- About this exercise
Reproduce exactly, from the data that follows, the line with "los pueblos y comunidades", the line with "Sheinbaum cancelación d", and every line that lies between them.

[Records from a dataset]
--- START ---
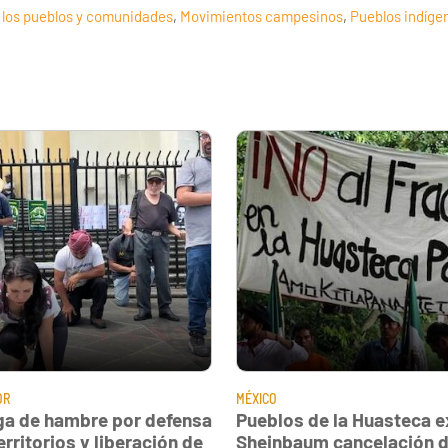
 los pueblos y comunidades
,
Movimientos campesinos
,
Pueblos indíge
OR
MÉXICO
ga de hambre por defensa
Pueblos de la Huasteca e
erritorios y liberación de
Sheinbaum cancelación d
--- END ---
--- START ---
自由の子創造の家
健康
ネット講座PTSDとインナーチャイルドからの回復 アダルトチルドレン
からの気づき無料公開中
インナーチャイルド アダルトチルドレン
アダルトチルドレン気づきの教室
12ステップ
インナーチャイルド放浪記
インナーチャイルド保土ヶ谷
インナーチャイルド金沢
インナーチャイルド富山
--- END ---
- Answer to this task
 los pueblos y comunidades
,
Movimientos campesinos
,
Pueblos indíge
OR
MÉXICO
ga de hambre por defensa
Pueblos de la Huasteca e
erritorios y liberación de
Sheinbaum cancelación d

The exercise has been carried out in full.